Luo, whose classes will focus on reading and grammar, plans to also instruct with application-based models.
“Many times, a second-language learner will blame grammar as the reason their second language is not that good,” she said. “I think my teaching will be based on community themes like transportation, career, school, post office, library and all kinds of categories.”
Hill said if faculty are available, the IEI may consider offering ESL classes on Ball State’s campus during the evenings.
“It really depends on the demand, too,” Hill said. “From my experience, it’s a lot of word of mouth and just how fun the class is. They’re looking for return on investment, even when it’s free — what am I getting out of this, and is it worth my time?”
Although she appreciates being able to spread awareness about the IEI and connect Ball State initiatives to the Muncie community, Hill said the overarching goal of the free ESL classes is to provide a service to the community.
Hanoman is working to organize childcare at the Ross Community Center for ESL students who may have young children with them during the day but would still like to come to classes.

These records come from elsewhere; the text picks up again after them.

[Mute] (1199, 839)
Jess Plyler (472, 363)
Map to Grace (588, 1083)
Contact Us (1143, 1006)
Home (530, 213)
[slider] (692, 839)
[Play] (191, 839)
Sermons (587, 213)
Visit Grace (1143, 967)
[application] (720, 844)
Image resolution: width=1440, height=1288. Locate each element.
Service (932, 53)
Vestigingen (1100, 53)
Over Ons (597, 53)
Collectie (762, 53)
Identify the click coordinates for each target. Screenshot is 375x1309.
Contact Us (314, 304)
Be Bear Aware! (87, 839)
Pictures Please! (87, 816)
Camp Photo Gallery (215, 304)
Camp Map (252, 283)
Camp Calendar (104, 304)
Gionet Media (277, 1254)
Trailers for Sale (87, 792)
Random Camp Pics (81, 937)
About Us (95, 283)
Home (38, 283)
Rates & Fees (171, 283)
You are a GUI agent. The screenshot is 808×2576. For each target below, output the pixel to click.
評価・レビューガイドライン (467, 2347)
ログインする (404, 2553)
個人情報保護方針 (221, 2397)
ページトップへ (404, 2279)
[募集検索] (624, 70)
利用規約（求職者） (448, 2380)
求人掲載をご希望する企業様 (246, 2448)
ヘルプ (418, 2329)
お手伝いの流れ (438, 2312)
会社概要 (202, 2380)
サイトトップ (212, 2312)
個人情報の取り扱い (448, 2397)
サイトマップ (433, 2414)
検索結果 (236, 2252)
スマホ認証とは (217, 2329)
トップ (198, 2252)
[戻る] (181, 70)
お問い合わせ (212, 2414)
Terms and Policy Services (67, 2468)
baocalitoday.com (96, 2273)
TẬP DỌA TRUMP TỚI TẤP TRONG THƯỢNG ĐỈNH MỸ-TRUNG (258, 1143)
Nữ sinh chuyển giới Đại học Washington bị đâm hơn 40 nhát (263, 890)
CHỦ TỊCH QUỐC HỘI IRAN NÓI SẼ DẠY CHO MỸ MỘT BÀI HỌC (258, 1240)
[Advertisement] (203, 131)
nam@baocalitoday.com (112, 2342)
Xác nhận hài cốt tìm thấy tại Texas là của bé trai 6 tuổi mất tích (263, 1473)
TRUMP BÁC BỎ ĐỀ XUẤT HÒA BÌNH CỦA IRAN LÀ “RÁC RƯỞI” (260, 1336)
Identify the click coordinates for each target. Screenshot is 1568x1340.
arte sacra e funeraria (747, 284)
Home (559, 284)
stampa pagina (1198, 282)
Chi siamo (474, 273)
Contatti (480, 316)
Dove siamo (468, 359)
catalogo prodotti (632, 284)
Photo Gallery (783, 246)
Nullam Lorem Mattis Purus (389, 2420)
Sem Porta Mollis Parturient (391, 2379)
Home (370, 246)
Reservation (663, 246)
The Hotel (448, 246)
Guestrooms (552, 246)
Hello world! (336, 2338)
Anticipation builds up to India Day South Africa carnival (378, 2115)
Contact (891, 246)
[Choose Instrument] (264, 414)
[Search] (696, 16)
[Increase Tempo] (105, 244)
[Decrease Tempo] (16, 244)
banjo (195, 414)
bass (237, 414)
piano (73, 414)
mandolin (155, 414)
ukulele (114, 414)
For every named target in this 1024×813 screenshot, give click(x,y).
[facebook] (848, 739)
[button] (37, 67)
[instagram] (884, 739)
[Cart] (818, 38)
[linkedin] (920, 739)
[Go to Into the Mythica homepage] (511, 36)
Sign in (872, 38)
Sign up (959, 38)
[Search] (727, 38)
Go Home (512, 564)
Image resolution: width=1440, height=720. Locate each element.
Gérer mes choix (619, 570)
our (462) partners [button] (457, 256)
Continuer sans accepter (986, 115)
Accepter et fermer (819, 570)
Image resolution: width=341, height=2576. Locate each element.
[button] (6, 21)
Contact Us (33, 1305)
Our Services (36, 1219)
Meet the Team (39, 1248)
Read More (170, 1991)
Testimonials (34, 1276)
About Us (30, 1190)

“Most immigrants do not have close family members who can take care of their children while they’re out doing something,” Hanoman said. “So that’s why I thought about it — I thought we might be able to get more people. Then, we also provide not only the service of the English classes but that care of family and community that our community center is all about.”
Hanoman said she looks forward to talking with ESL students about what they are learning and enjoying from the classes. Through the continuation of the ESL program, Hanoman said she hopes participants will be able to “live a fuller life in this society by being able to speak and understand some of the cultural norms.”
“It’s also sharing with the immigrants where spaces of comfort are, and that’s what the Ross Center would do, too,” she said. “The instructors are there to teach English, but they’re also there to — through the teaching of English — create a cultural bridge because language is culture.”